__Problem details__
Please say how many lines in the records contain the word "button", giving only the number.

---------------

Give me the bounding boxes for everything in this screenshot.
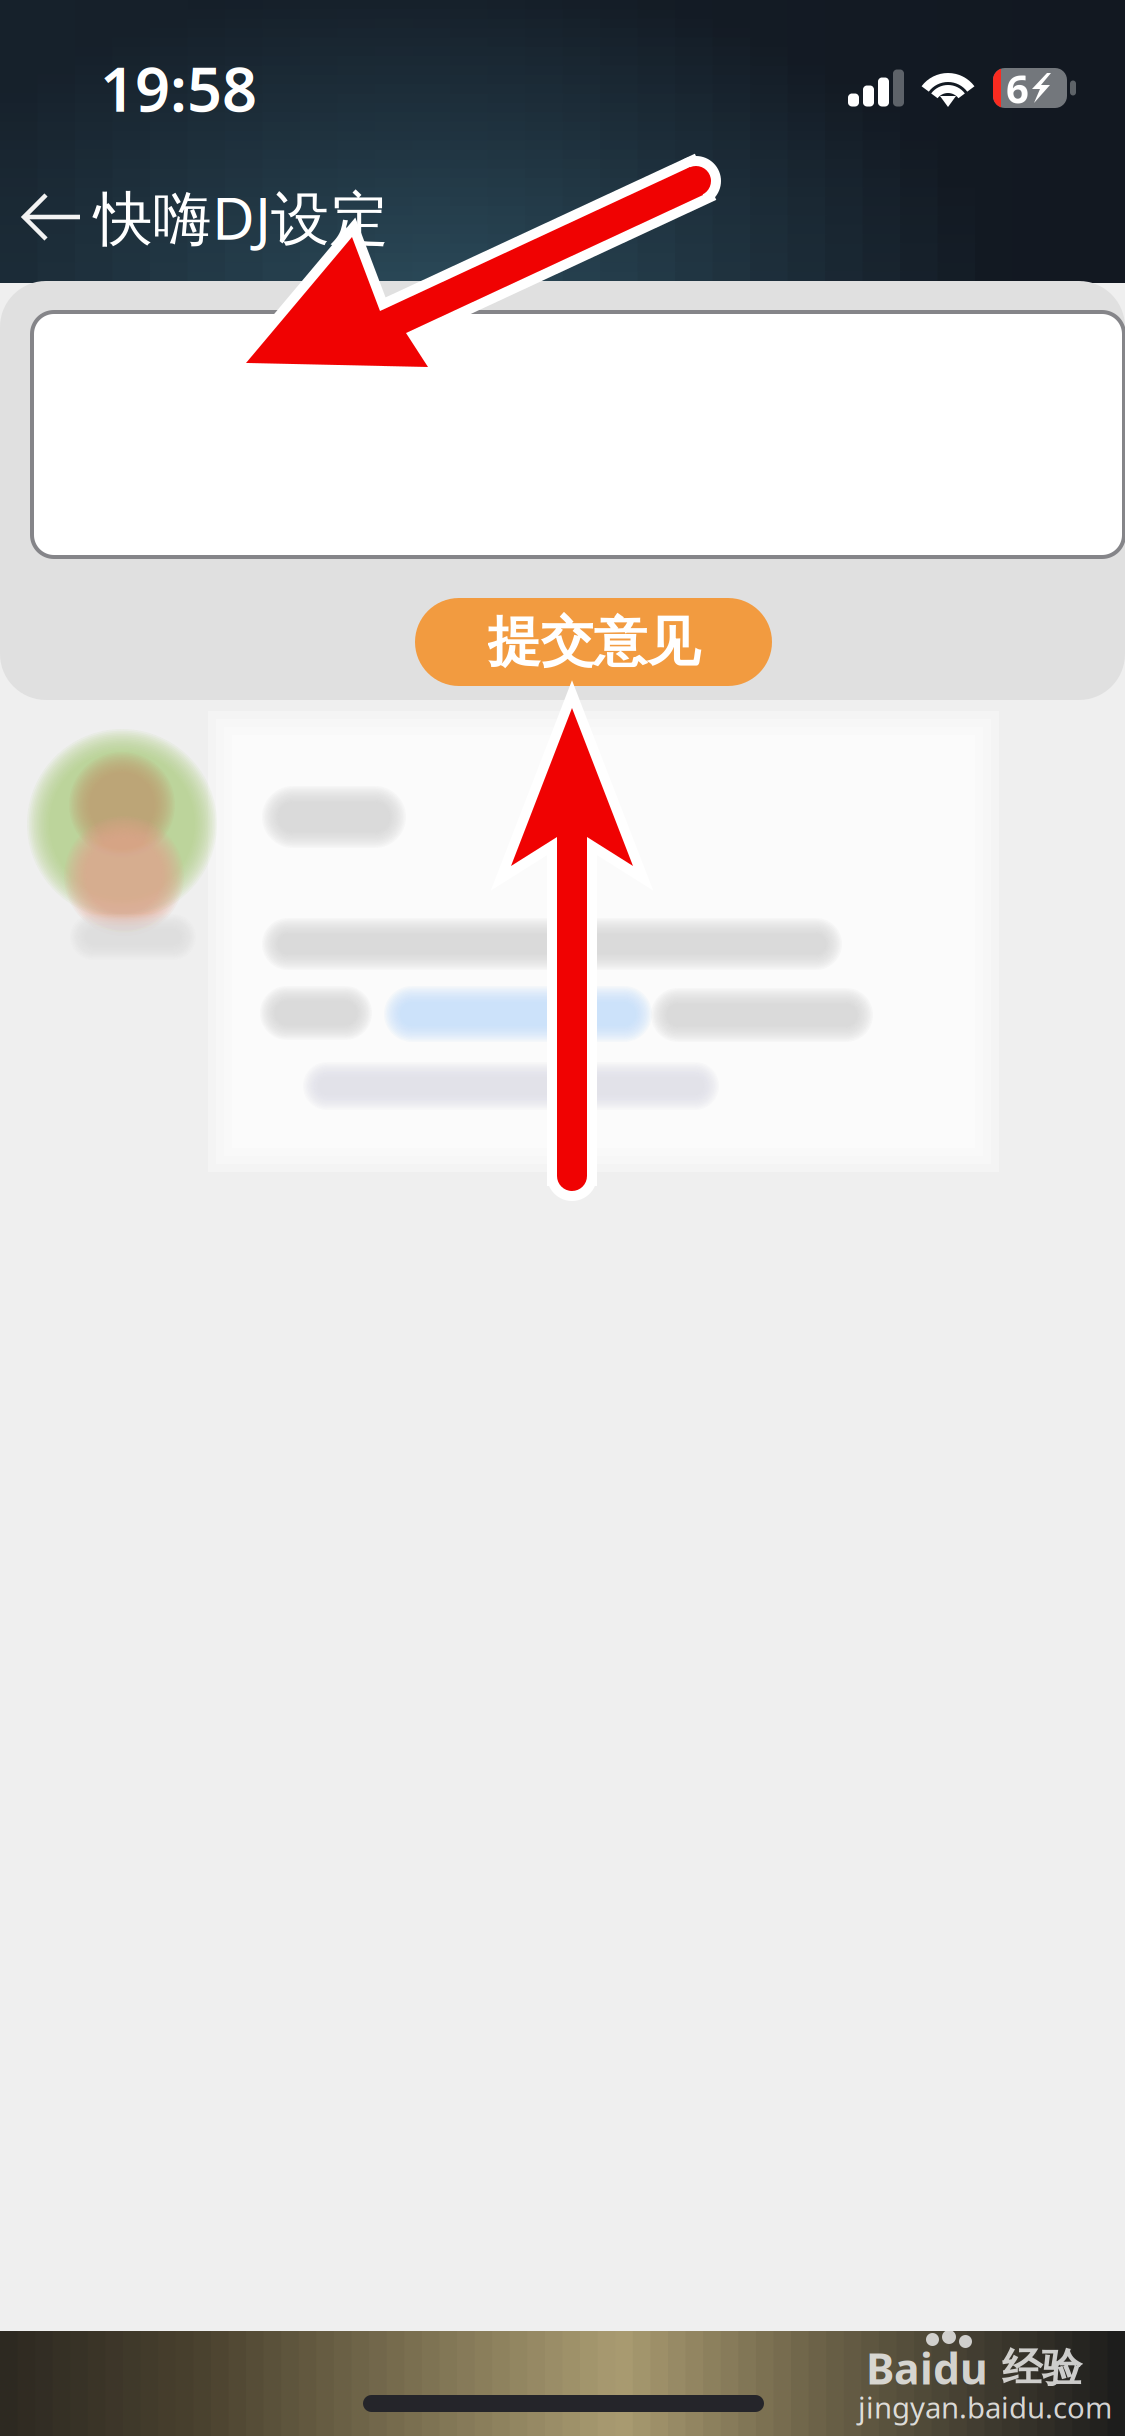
staticText: 19:58 — [100, 47, 257, 129]
staticText: 6 — [1006, 61, 1029, 114]
staticText: jingyan.baidu.com — [858, 2388, 1112, 2426]
staticText: Baidu — [866, 2340, 988, 2396]
staticText: 快嗨DJ设定 — [94, 178, 389, 256]
button[interactable]: 快嗨DJ设定 — [0, 172, 1125, 262]
button[interactable]: 提交意见 — [415, 598, 772, 686]
staticText: 经验 — [1002, 2343, 1082, 2392]
staticText: 提交意见 — [488, 609, 700, 675]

---------------

__Response to this task__
2